Essa cerca di spiegare la situazione dell’Ilva di Taranto e le scelte conseguenti. Il dilemma – salute o salario? – di cui molto si è scritto, per lo più è già sciolto prima ancora di essere messo in discussione. Chi lavora in fabbrica, lo fa per motivi molto forti che superano tutto il resto. Primo fra tutti è la paga. Spesso non manca una sorta di orgoglio per il proprio ruolo, per l’identità che ne deriva, che spinge a fare il proprio lavoro nel modo migliore che sia possibile. Quando poi si tratti di un lavoro come quello della siderurgia, con la formidabile colata che, al comando dell’operaio, insieme agli altri compagni, trasforma davvero la natura della cosa, allora è anche più difficile tirarsi via.
In siderurgia, come in tanti altri settori, si è molto colpiti dall’ingiustizia. Il sapere che il padrone paga di più una fatica di un’altra, a pari orario, con uguale pericolosità, diventa spesso una questione dirimente, un obiettivo della lotta. Altri operai del gruppo Riva in Europa hanno trattamenti migliori, guadagnano di più, hanno orari più convenienti. E insieme all’esigenza di verificare se è vero, scatta il desiderio di equità che spesso vale anche in difesa dei compagni di lavoro lontani e più sfavoriti. Questa coscienza operaia mette in dubbio l’efficacia della convinzione padronale di una concorrenza generale da utilizzare sempre e comunque per dividere chi lavora da chi lavora, annunciare l’uso di crumiri, lontani anche cinquemila chilometri, spaventare operai e sindacati, descrivendo un competitore affamato e disposto a tutto. In tema di salute e ambiente, tale minaccia è davvero sordida e intollerabile.
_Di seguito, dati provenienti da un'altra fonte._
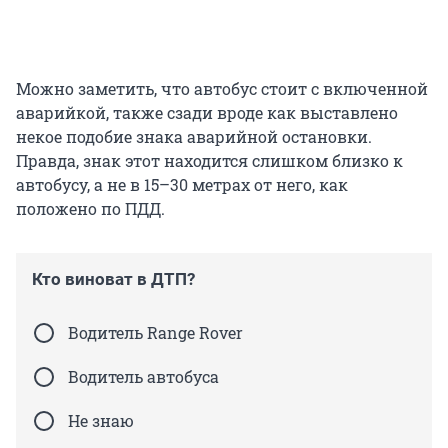
Можно заметить, что автобус стоит с включенной
аварийкой, также сзади вроде как выставлено
некое подобие знака аварийной остановки.
Правда, знак этот находится слишком близко к
автобусу, а не в 15–30 метрах от него, как
положено по ПДД.
Кто виноват в ДТП?
Водитель Range Rover
Водитель автобуса
Не знаю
In ogni caso, una gara per l’acciaio tra chi chiede di meno, o meglio tra chi si serve di operai più docili e a prezzi scontati deve essere indicata come illegale. Non si può, il capitalismo globale non può avere modo di scegliere tra siderurgia cinese, gravata del viaggio per mare e siderurgia europea e in particolare italiana. Sono proprio le questioni ambientali che rientrano in gioco. Il prodotto che arriva dall’esterno ha davvero tutte le caratteristiche ambientali e sanitarie che un sensato regolamento europeo – italiano a maggior ragione – rende obbligatorio, senza se e senza ma? Anni fa Francuccio Gesualdi del movimento pisano «Centro nuovo modello di sviluppo», aveva proposto una legge che imponeva alle merci, soprattutto alimentari, una targhetta con tutte le specifiche sull’origine, le caratteristiche produttive, il non uso di minori. Noi dell’Europa potremmo chiedere conto della sindacalizzazione dei lavoratori cinesi o indiani, o brasiliani, delle loro condizioni di lavoro, dei loro orari e salari; sarebbe un’attività politica e sociale molto utile per il caso-Taranto e tanti casi consimili; e anche in Cina, in India e in Brasile, tra qualche tempo, ce ne sarebbero grati.